La Guerra di Secessione americana
Si prenda, per citare uno degli esempi più significativi, la tanto celebrata missione di civiltà portata avanti dai “buoni” nordisti contro gli schiavisti del Sud durante la Guerra di Secessione americana (1861-1865), vero e proprio totem di una narrazione che ha posto in risalto anche nella cultura di massa figure come quella del “liberatore” Lincoln, assunto a vera e propria icona dello spirito liberale americano.
Un mito diffuso anche dai manuali di scuola e nella cultura di massa, nelle canzoni (chi non ha mai ascoltato o cantato la famosa canzone su John Brown?) come nel cinema, ma un mito appunto.

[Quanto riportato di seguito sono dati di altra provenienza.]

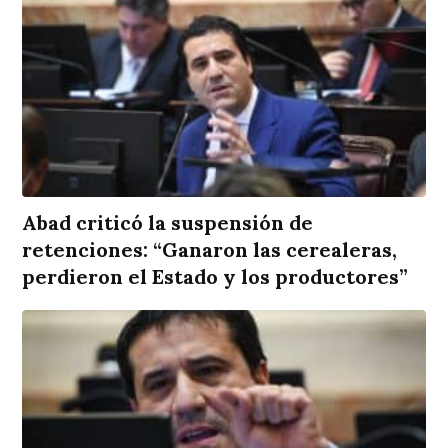
Abad criticó la suspensión de
retenciones: “Ganaron las cerealeras,
perdieron el Estado y los productores”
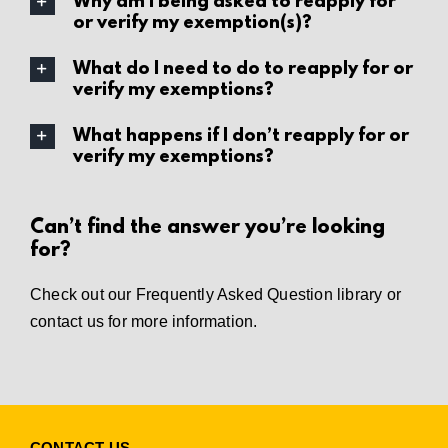
Why am I being asked to reapply for
or verify my exemption(s)?
What do I need to do to reapply for or
verify my exemptions?
What happens if I don’t reapply for or
verify my exemptions?
Can’t find the answer you’re looking
for?
Check out our
Frequently Asked Question library
or
contact us
for more information.
CONTACT US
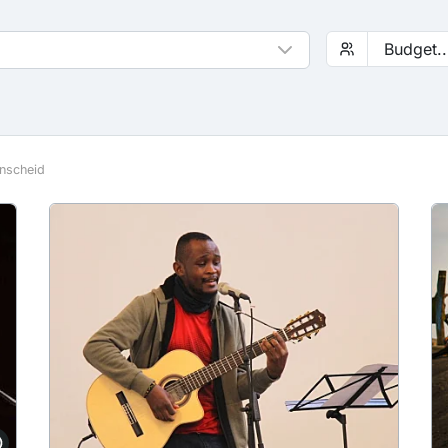
nscheid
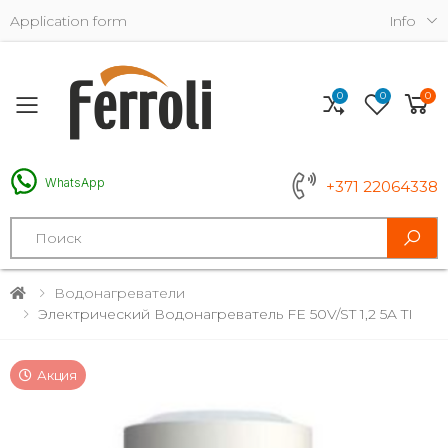
Application form
Info
0
0
0
Toggle mobile menu
WhatsApp
+371 22064338
Search
Водонагреватели
Электрический Водонагреватель FE 50V/ST 1,2 5A TI
Акция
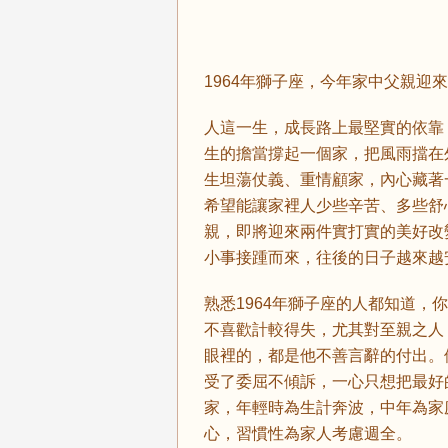
1964年獅子座，今年家中父親迎
人這一生，成長路上最堅實的依靠
生的擔當撐起一個家，把風雨擋在
生坦蕩仗義、重情顧家，內心藏著
希望能讓家裡人少些辛苦、多些舒
親，即將迎來兩件實打實的美好改
小事接踵而來，往後的日子越來越
熟悉1964年獅子座的人都知道
不喜歡計較得失，尤其對至親之人
眼裡的，都是他不善言辭的付出。
受了委屈不傾訴，一心只想把最好
家，年輕時為生計奔波，中年為家
心，習慣性為家人考慮週全。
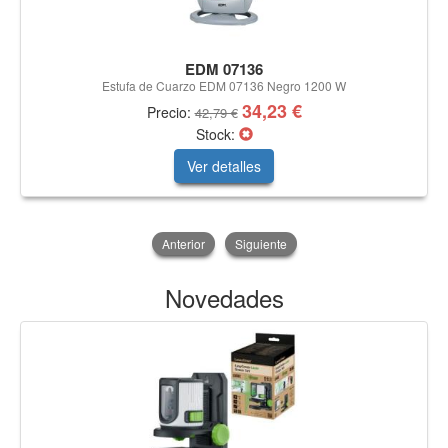
EDM 07136
Estufa de Cuarzo EDM 07136 Negro 1200 W
34,23 €
Precio:
42,79 €
Stock:
Ver detalles
Anterior
Siguiente
Novedades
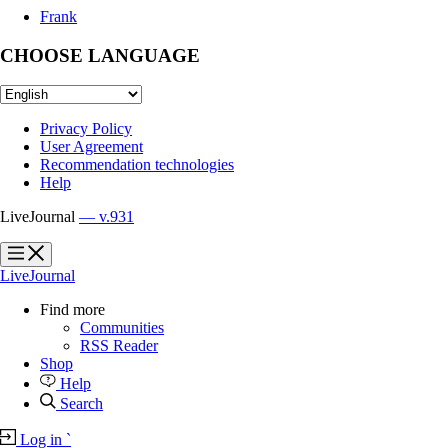
Frank
CHOOSE LANGUAGE
Privacy Policy
User Agreement
Recommendation technologies
Help
LiveJournal
— v.931
?
?
LiveJournal
Find more
Communities
RSS Reader
Shop
Help
Search
Log in
`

La realtà, a dire il vero, appare ben altra: nel suo straordinario (per passione, coraggio, lucidità) studio pubblicato per l’Enciclopedia storica de ”La Repubblica” (che a suo tempo coinvolse le maggiori firme della storiografia moderna, italiana e non solo), Raimondo Luraghi – uno dei massimi studiosi del conflitto americano – ci apre gli occhi a una realtà assai diversa, nelle quali a essere prioritarie non furono certo certo le ragioni umanitarie ma quelle politiche ed economiche, e nella quale non si trova granché traccia dello spirito umanitario tante volte associato ai ‘liberatori’, per i quali il permanere della schiavitù negli Stati del Sud non costituiva certo l’argomento decisivo della guerra. Tanto che lo stesso Lincoln arrivò a sostenere che:
Il mio obiettivo dominante in questa lotta è salvare l’Unione, e non è né salvare né distruggerela schiavitù. Se mi fosse dato di salvare l’Unione senza liberare nessuno schiavo, lo farei; e se potessi salvarla mediante la liberazione di tutti gli schiavi lo farei; e se per salvarla dovessi liberarne alcuni e lasciar stare gli altri, farei anche questo[1].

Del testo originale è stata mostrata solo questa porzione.